«Afghanistan m'a donné des racines et le Danemark des ailes»

12/01/2021
Abeda Nasrat CPLP

 

Abeda Nasrat CPLP

Abeda Nasrat est âgée de deux ans lorsqu’elle arrive au Danemark en tant que réfugiée afghane. Actuellement, elle étudie le droit à l'université de Copenhague et travaille comme étudiante assistante à l'Institut danois des droits de la personne. En 2019, elle participe au Programme de Caux pour la paix et le leadership. Dans une interview pour les « CPLP Talks », elle parle de sujets comme la culture et l'identité.

 

Qu’est-ce que la culture pour vous ?  

La culture évoque pour moi les choses autour desquelles j'ai grandi : ma grand-mère par exemple qui me mettait du henné sur les mains, qui célébrait le Nouvel An afghan et les festivals islamiques, mais aussi les danses et la cuisine afghanes.

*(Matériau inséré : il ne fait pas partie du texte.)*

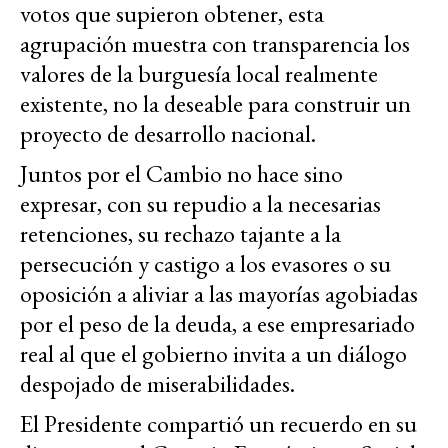
votos que supieron obtener, esta
agrupación muestra con transparencia los
valores de la burguesía local realmente
existente, no la deseable para construir un
proyecto de desarrollo nacional.
Juntos por el Cambio no hace sino
expresar, con su repudio a la necesarias
retenciones, su rechazo tajante a la
persecución y castigo a los evasores o su
oposición a aliviar a las mayorías agobiadas
por el peso de la deuda, a ese empresariado
real al que el gobierno invita a un diálogo
despojado de miserabilidades.
El Presidente compartió un recuerdo en su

La façon dont je vivais à la maison était très différente de ce que je vivais une fois le seuil de la porte franchi.

Je suis arrivée au Danemark à l'âge de deux ans environ. J'ai été placée dans un jardin d'enfants pour réfugié-e-s. J'avais beaucoup d'ami-e-s qui, comme moi, faisaient partie d'une « minorité ». Nous avions toutes et tous en commun de ne pas « faire partie de quelque chose ».   Nous rencontrions tous les mêmes difficultés. Parler danois était un veritable défi et nous nous sentions un peu gêné-e-s d'avoir une culture différente. J'ai grandi entourée de garcons et de filles arabes, somaliens et turcs.  

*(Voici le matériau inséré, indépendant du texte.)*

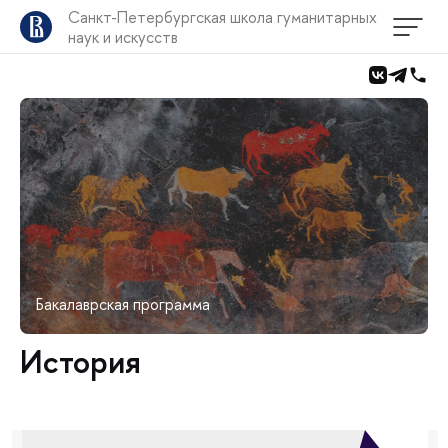
Санкт-Петербургская школа гуманитарных
наук и искусств
Бакалаврская программа
История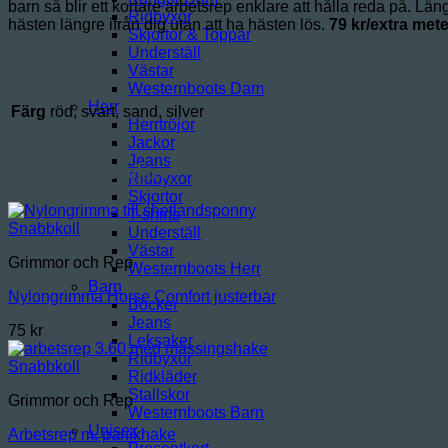
barn så blir ett kortare arbetsrep enklare att hålla reda på. Län
Ridbyxor
hästen längre ifrån dig utan att ha hästen lös.
79 kr/extra mete
Skjortor & Toppar
Underställ
Västar
Westernboots Dam
Herr
Färg
röd, svart, sand, silver
Herrtröjor
Jackor
Jeans
Relaterade produkter
Ridbyxor
Skjortor
T-shirts
Snabbkoll
Underställ
Västar
Grimmor och Rep
Westernboots Herr
Barn
Nylongrimma Horse Comfort justerbar
Böcker
Jeans
75
kr
Leksaker
Ridbyxor
Snabbkoll
Ridkläder
Stallskor
Grimmor och Rep
Westernboots Barn
Unisex
Arbetsrep m. panikhake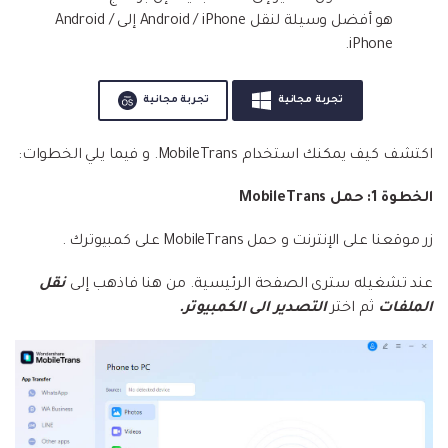
هو أفضل وسيلة لنقل Android / iPhone إلى Android /
iPhone.
تجربة مجانية
تجربة مجانية
اكتشف كيف يمكنك استخدام MobileTrans. و فيما يلي الخطوات:
الخطوة 1: حمل MobileTrans
زر موقعنا على الإنترنت و حمل MobileTrans على كمبيوترك .
عند تشغيله سترى الصفحة الرئيسية. من هنا فاذهب إلى
نقل
الملفات
ثم اختر
التصدير الى الكمبيوتر.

Je sais pas si j’aurais pu prendre conscience de ce qu’est la culture si je n’avais pas grandi au Danemark, un espace où ma culture était minoritaire. J'ai rapidement été confrontée aux contradictions palpables entre les cultures afghane et danoise. La culture danoise est très libre, alors que la culture afghane était très traditionnelle. Sous la pression sociale des deux cultures, j'ai eu du mal à comprendre ce que je voulais. J'ai toujours choisi de faire le contraire. À la maison, j’adoptais la culture danoise et à l'école, la culture afghane. C'était ma façon de trouver un espace pour me définir et me découvrir.

 

Quelle a été l'importance de la langue dans le développement de votre identité ?

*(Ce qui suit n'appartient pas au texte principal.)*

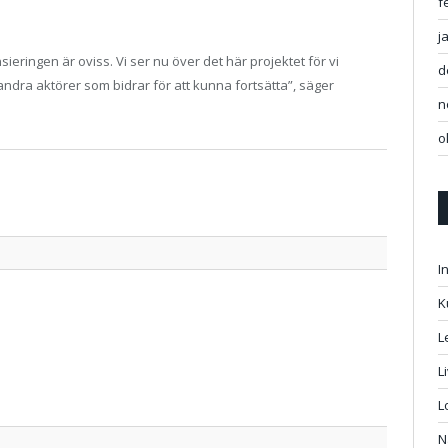
f
j
sieringen är oviss. Vi ser nu över det här projektet för vi
d
andra aktörer som bidrar för att kunna fortsätta”, säger
n
o
Twitter
Facebo
Google
Pintere
Linked
Tumbl
Email
I
K
L
L
L
N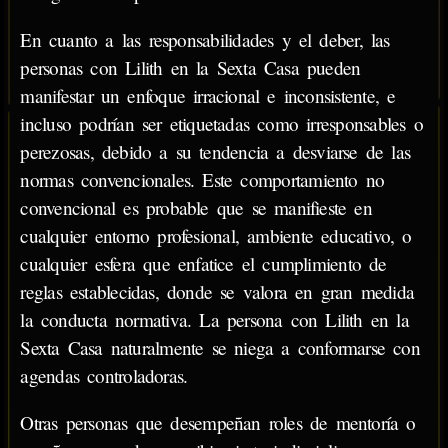
En cuanto a las responsabilidades y el deber, las
personas con Lilith en la Sexta Casa pueden
manifestar un enfoque irracional e inconsistente, e
incluso podrían ser etiquetadas como irresponsables o
perezosas, debido a su tendencia a desviarse de las
normas convencionales. Este comportamiento no
convencional es probable que se manifieste en
cualquier entorno profesional, ambiente educativo, o
cualquier esfera que enfatice el cumplimiento de
reglas establecidas, donde se valora en gran medida
la conducta normativa. La persona con Lilith en la
Sexta Casa naturalmente se niega a conformarse con
agendas controladoras.
Otras personas que desempeñan roles de mentoría o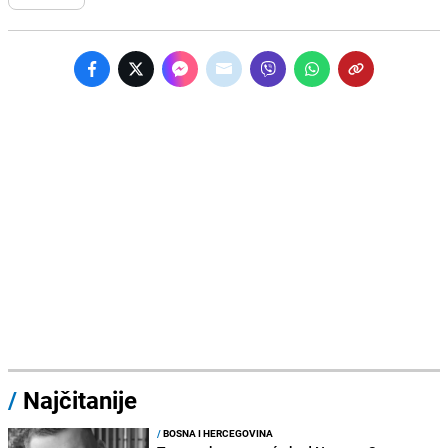
/
Najčitanije
/
BOSNA I HERCEGOVINA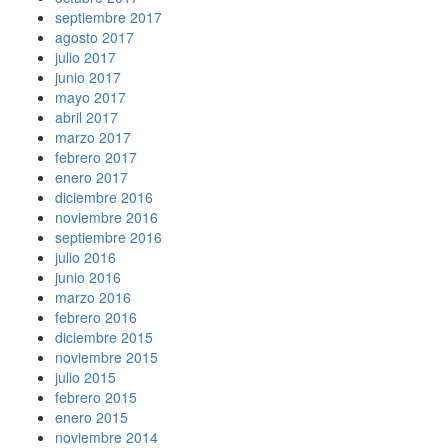
septiembre 2017
agosto 2017
julio 2017
junio 2017
mayo 2017
abril 2017
marzo 2017
febrero 2017
enero 2017
diciembre 2016
noviembre 2016
septiembre 2016
julio 2016
junio 2016
marzo 2016
febrero 2016
diciembre 2015
noviembre 2015
julio 2015
febrero 2015
enero 2015
noviembre 2014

La langue que nous partagions en tant qu'immigrant-e-s était davantage liée à notre manière de communiquer qu’à celle de parler. Nous nous saluions toutes et tous en nous embrassant. Nous étions,, enfants et adultes, des personnes extrêmement expressives. Nous partagions le langage corporel, ces petits gestes compris de tous. Le langage n'était pas tant verbal que corporel.  Je savais que ma grand-mère aimait le henné, alors je lui montrais ma reconnaissance en allant dans sa chambre et en lui demandant de me mettre du henné sur les mains. Son visage s'illuminait. La musique a également été un élément important de mon processus d’identification. Quand j'entends de la musique pachtoune, je me connecte à la vie que je n'ai jamais eue en Afghanistan, et cela me montre en quelque sorte qui je pourrais être.

 

Je me souviens qu’à Caux vous étiez une footballeuse de talent.  Vous nous aviez confié jouer au football comme acte d’ « opposition aux attentes de votre culture afghan » ? 

En Afghanistan, il est inimaginable pour une femme de jouer au football. Il y a quelques années, une joueuse de l'équipe féminine de football afghane poursuivie par les talibans a dû fuir au Danemark. Cela montre à quel point la culture afghane pose des attentes sur le comportement des femmes et des  hommes, mais principalement des femmes. Quand nous recevons , nous parlons d'une certaine manière et nous nous comportons d'une certaine manière. Il existe des attentes et des barrières sociales, tant pour les filles que pour les garçons.

J'ai grandi entourée de quatre frères, en faisant des « trucs de garcons », en grimpant aux arbres et en jouant au football. Une fois à la maison, je devais m'habiller différemment, et je trouvais cela injuste. Nous devions agir d'une certaine manière sans aucune raison apparente si ce n’est celle de dire « voilà ce que nous sommes et voilà ce que nous faisons ». Le football a donc été ma rébellion. En tant que personne qui n'a jamais été à sa place, je sais que ma place est sur un terrain de football.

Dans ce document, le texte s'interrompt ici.